For Databricks, TestGenerator also reads `DATABRICKS_USER` and
`DATABRICKS_WORKSPACE` when they are set. If they are not set, it uses `token`
as the user and `hive_metastore` as the workspace/catalog.

For SQL Server, TestGenerator reads `SQL_SERVER_DRIVER` when it is set. If it is
not set, it uses `ODBC Driver 18 for SQL Server`.

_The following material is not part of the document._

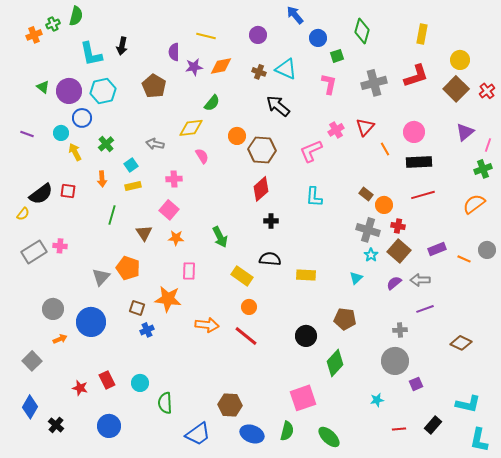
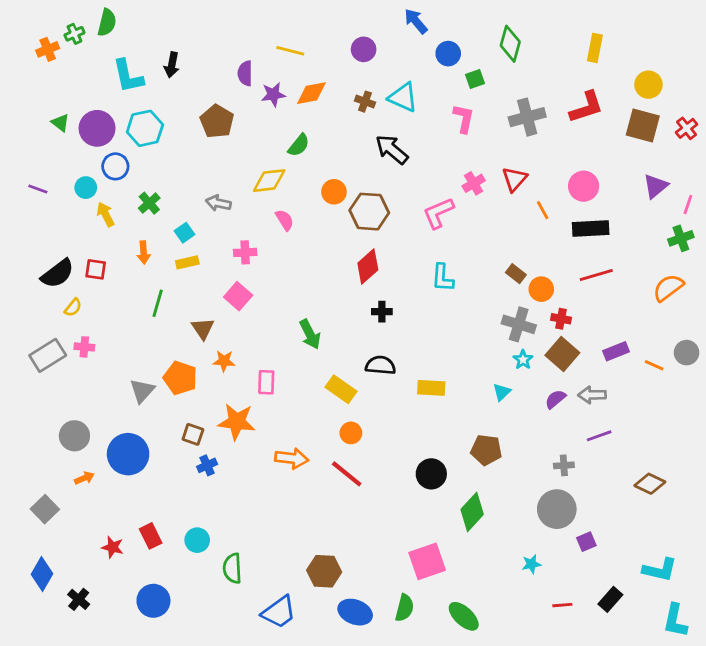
brown square: (456, 89) -> (643, 126), turned -30
yellow semicircle: (23, 214) -> (73, 307), moved
orange star: (176, 238) -> (224, 361), moved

A typical local `.Renviron` setup could look like this:

```{bash envvars, eval=FALSE}
POSTGRESQL_SERVER=localhost
POSTGRESQL_DBNAME=cdm
POSTGRESQL_PORT=5432
POSTGRESQL_USER=postgres
POSTGRESQL_PASSWORD=your-password

SQLSERVER_SERVER=localhost
SQLSERVER_DBNAME=cdm
SQLSERVER_PORT=1433
SQLSERVER_USER=sa
SQLSERVER_PASSWORD=your-password

DATABRICKS_HOST=https://your-workspace.cloud.databricks.com
DATABRICKS_TOKEN=your-token
DATABRICKS_HTTPPATH=/sql/1.0/warehouses/your-warehouse
```

Use values that match your own database or Databricks workspace. The database
user needs permission to create schemas, create tables, insert data, read data,
and drop the test schema during cleanup.

## A minimal backend test pattern

A backend-specific test usually follows this shape:

```{r test-pattern}
testthat::test_that("study logic works on PostgreSQL", {
  cdm <- NULL
  on.exit({
    if (!is.null(cdm)) {
      TestGenerator::cleanupTestCdm(cdm)
    }
  }, add = TRUE)

  cdm <- TestGenerator::patientsCDM(
    pathJson = "tests/testthat/testCases",
    testName = "my_test_population",
    cdmVersion = "5.4",
    dbms = "postgresql"
  )

  result <- myPackage::runMyStudy(cdm)

  testthat::expect_equal(result$n_subjects, 3)
})
```

The exact expectations should be specific to your micro population. Good tests
usually check counts, dates, cohort entry and exit, exclusions, or any other
result that should be predictable from the small input dataset.